What an analogy. Maybe it’s sophomoric for me to use it, but goodness gracious I hate to ignore low-hanging fruit. Okay, I’m not going to develop it, unpack it, explain it — that would make it worse and duh, of course you get it. But I keep thinking of those Ziploc bags I keep my toiletries in (yes, I’ve been doing that for years because too many spills in my suitcase made me realize that buying nice bags for my potions and liquids was an amateur move) and how, when I was emptying them, I realized how many things I drag around just in case. I replace the Ziplocs at the beginning of every trip so they’re fresh and they close properly, and I also like to give everything a thorough look — to make sure I have enough of everything, to make sure nothing is leaking, to make sure I have enough sheet masks and eye gels to apply to my face when I have free time in the hotel room (yeah, right) to pamper myself. I like to have everything I need and want, but I also require (and demand of myself) that things to be tidy. But it’s hard to be neat when you’re over-stuffed.
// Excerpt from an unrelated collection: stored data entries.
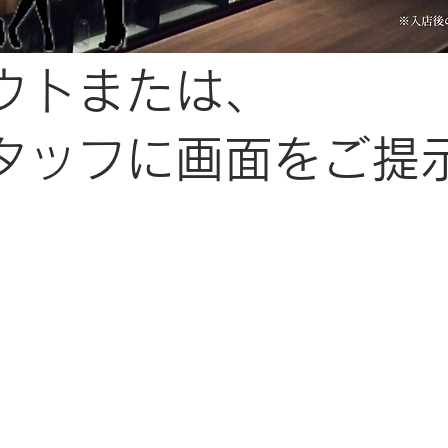
ウトまたは、
スタッフに画面をご提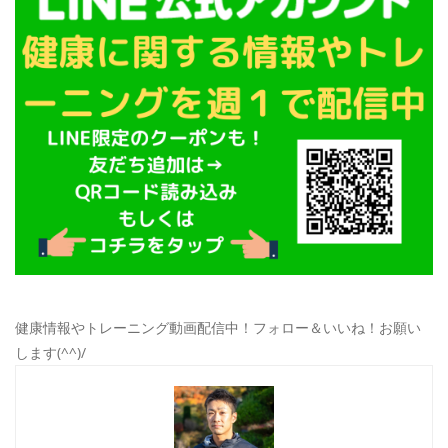
健康情報やトレーニング動画配信中！フォロー＆いいね！お願い
します(^^)/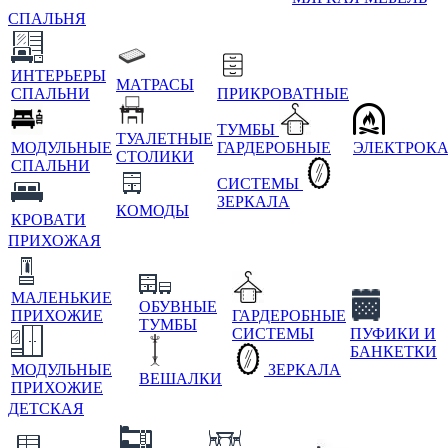
СПАЛЬНЯ
ИНТЕРЬЕРЫ
МАТРАСЫ
СПАЛЬНИ
ПРИКРОВАТНЫЕ
ТУМБЫ
ТУАЛЕТНЫЕ
МОДУЛЬНЫЕ
ГАРДЕРОБНЫЕ
ЭЛЕКТРОК
СТОЛИКИ
СПАЛЬНИ
СИСТЕМЫ
ЗЕРКАЛА
КОМОДЫ
КРОВАТИ
ПРИХОЖАЯ
МАЛЕНЬКИЕ
ОБУВНЫЕ
ПРИХОЖИЕ
ГАРДЕРОБНЫЕ
ТУМБЫ
СИСТЕМЫ
ПУФИКИ И
БАНКЕТКИ
МОДУЛЬНЫЕ
ЗЕРКАЛА
ВЕШАЛКИ
ПРИХОЖИЕ
ДЕТСКАЯ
I know few people who aren’t over packers. I’ve certainly gotten better about it — I am not the chronic what-iffer that I was when I was twenty-six, or thirty, or thirty-four — but I still usually end up back at home when the trip is over with a few unworn garments or a book still languishing in my suitcase or carry-on that I never got the chance to crack open. That’s the thing about hyper-vigilant people — we’re always preparing for the sky to fall — I used to even put a small travel umbrella in my suitcase which is a good idea in theory but… lordy, I pity myself for that one — so we make our lists, organize optimally, but still drag around a lot of things we don’t need in preparation for all of the things that might occur or really, if I’m honest, the disaster that will surely befall us.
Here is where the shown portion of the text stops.